■ ACTIVITY: Reproduce, word for word, the lines in the material below starting with the one that has "Escape Game" and going on through the one that has "Software propio, posibili". Leave out all pictures.
### MATERIAL FOR THE TASK ###
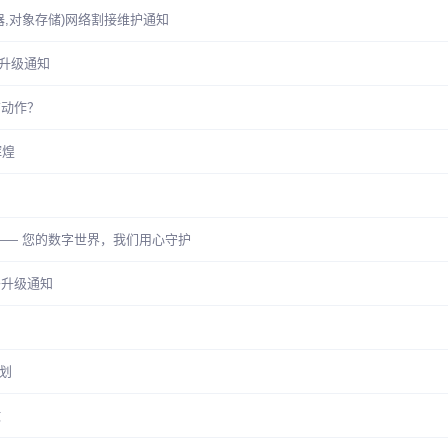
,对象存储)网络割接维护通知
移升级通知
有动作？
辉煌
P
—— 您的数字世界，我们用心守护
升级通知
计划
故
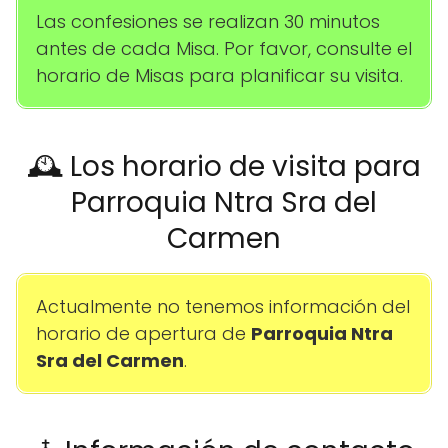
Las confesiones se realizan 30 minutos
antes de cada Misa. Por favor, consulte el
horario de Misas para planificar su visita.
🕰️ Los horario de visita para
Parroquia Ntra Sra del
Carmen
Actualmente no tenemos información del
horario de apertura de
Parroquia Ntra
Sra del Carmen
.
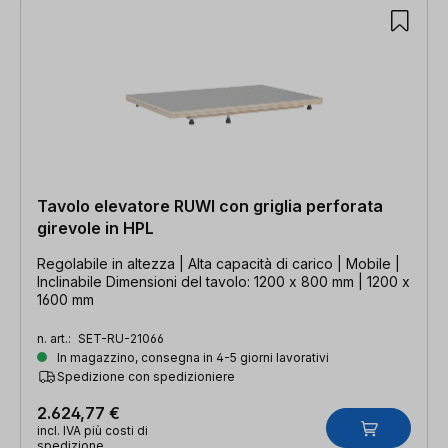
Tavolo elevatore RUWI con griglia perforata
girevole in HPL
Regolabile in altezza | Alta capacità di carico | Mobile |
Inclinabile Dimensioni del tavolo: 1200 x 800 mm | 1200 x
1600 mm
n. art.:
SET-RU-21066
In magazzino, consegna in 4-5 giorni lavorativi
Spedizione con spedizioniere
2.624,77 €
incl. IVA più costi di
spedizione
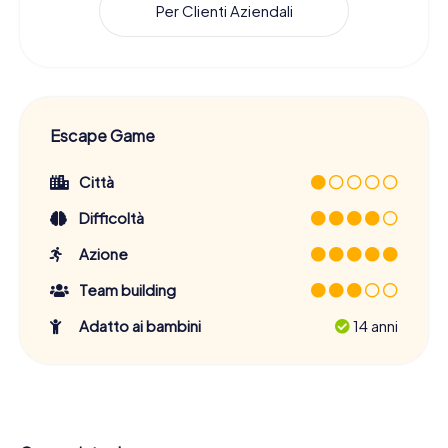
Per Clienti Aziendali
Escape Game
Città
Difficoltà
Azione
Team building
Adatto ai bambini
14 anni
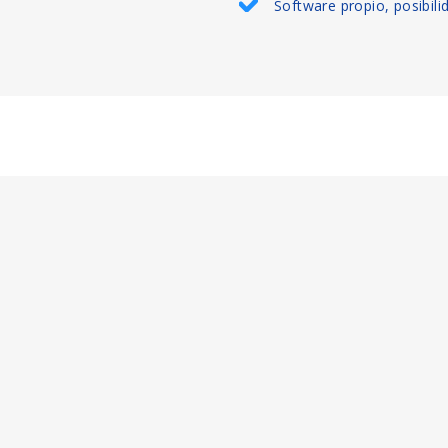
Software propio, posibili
###
### MATERIAL FOR THE TASK ###
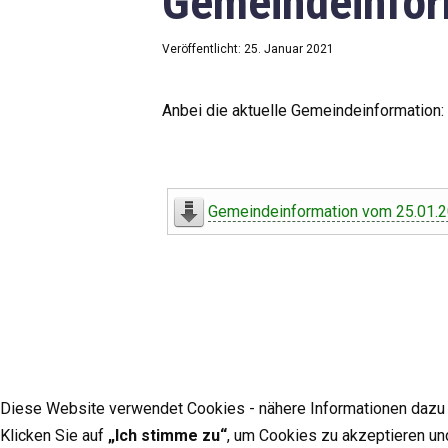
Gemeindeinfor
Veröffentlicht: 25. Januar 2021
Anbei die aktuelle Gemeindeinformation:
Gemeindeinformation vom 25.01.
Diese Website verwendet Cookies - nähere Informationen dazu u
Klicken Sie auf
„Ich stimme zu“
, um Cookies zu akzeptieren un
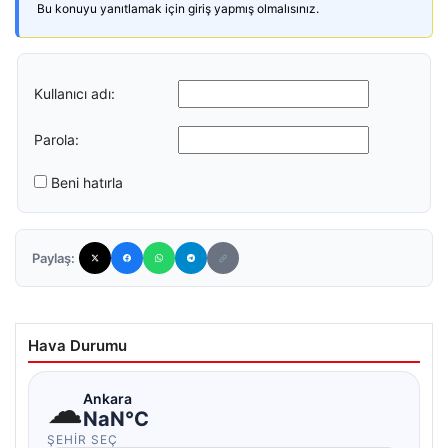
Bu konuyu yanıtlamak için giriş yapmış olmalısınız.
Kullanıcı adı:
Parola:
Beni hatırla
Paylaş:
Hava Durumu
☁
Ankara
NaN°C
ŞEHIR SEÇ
###
### MATERIAL FOR THE TASK ###
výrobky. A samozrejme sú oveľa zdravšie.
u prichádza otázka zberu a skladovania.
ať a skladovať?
###
■ TASK ANSWER:
Escape Game
Città
Difficoltà
Azione
Team building
Adatto ai bambini
14 anni
Software propio, posibili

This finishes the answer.